:: Task requirements ::
The task calls for an exact retyping of the lines from the one holding "Posts Tagged ‘Public Rec" through the end of the listing, with pictures omitted and nothing added.

:: Records to process ::
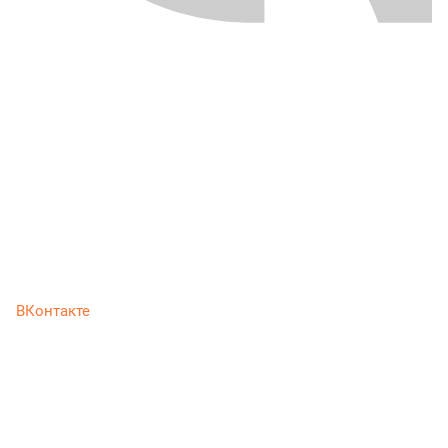
ВКонтакте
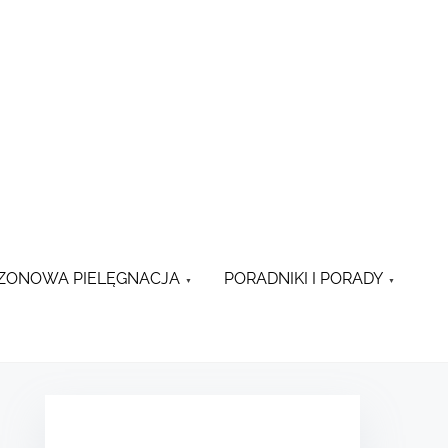
ZONOWA PIELĘGNACJA
PORADNIKI I PORADY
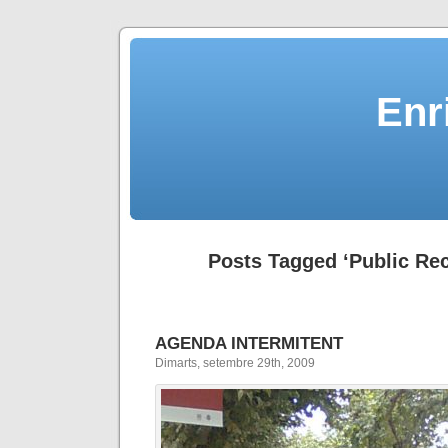
Enr
Posts Tagged ‘Public Rec
AGENDA INTERMITENT
Dimarts, setembre 29th, 2009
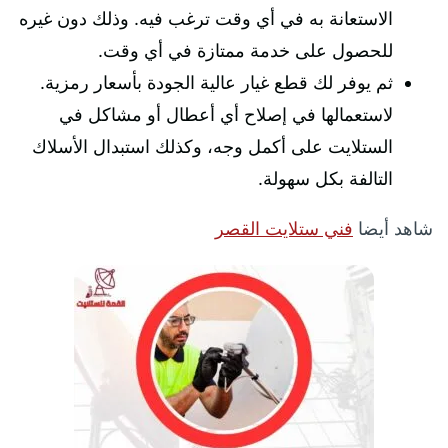
الاستعانة به في أي وقت ترغب فيه. وذلك دون غيره
للحصول على خدمة ممتازة في أي وقت.
ثم يوفر لك قطع غيار عالية الجودة بأسعار رمزية.
لاستعمالها في إصلاح أي أعطال أو مشاكل في
الستلايت على أكمل وجه، وكذلك استبدال الأسلاك
التالفة بكل سهولة.
شاهد أيضا
فني ستلايت القصر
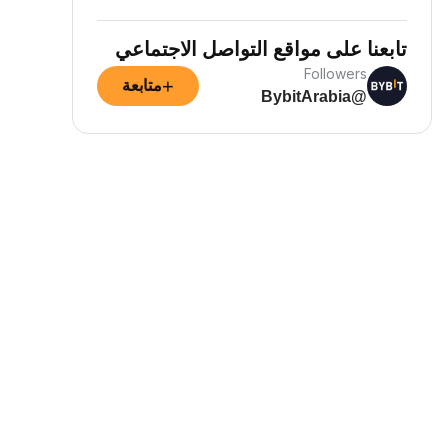
تابعنا على مواقع التواصل الاجتماعي
Followers
+
متابعة
@BybitArabia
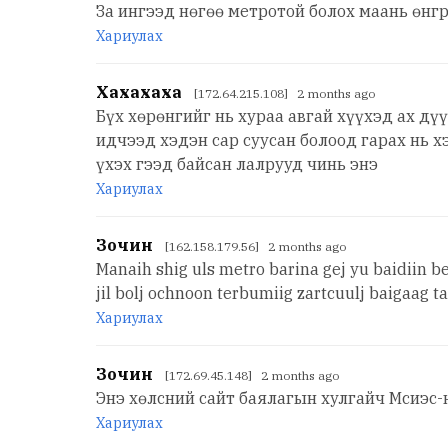
За ингээд нөгөө мeтротой болох маань өнгр
Хариулах
Хахахаха
[172.64.215.108] 2 months ago
Бүх хөрөнгийг нь хураа авгай хүүхэд ах дү
идчээд хэдэн сар суусан болоод гарах нь 
үхэх гээд байсан лалрууд чинь энэ
Хариулах
Зочин
[162.158.179.56] 2 months ago
Manaih shig uls metro barina gej yu baidiin 
jil bolj ochnoon terbumiig zartcuulj baigaag 
Хариулах
Зочин
[172.69.45.148] 2 months ago
Энэ хөлсний сайт баялагын хулгайч Мсиэс-
Хариулах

:: Solution to this exercise ::
Posts Tagged ‘Public Rec
AGENDA INTERMITENT
Dimarts, setembre 29th, 2009
الاستعانة به في أي وقت ترغب فيه. وذلك دون غيره
للحصول على خدمة ممتازة في أي وقت.
ثم يوفر لك قطع غيار عالية الجودة بأسعار رمزية.
لاستعمالها في إصلاح أي أعطال أو مشاكل في
الستلايت على أكمل وجه، وكذلك استبدال الأسلاك
التالفة بكل سهولة.
شاهد أيضا
فني ستلايت القصر
تابعنا على مواقع التواصل الاجتماعي
Followers
+
متابعة
@BybitArabia
За ингээд нөгөө мeтротой болох маань өнгр
Хариулах
Хахахаха
[172.64.215.108] 2 months ago
Бүх хөрөнгийг нь хураа авгай хүүхэд ах дү
идчээд хэдэн сар суусан болоод гарах нь 
үхэх гээд байсан лалрууд чинь энэ
Хариулах
Зочин
[162.158.179.56] 2 months ago
Manaih shig uls metro barina gej yu baidiin 
jil bolj ochnoon terbumiig zartcuulj baigaag 
Хариулах
Зочин
[172.69.45.148] 2 months ago
Энэ хөлсний сайт баялагын хулгайч Мсиэс-
Хариулах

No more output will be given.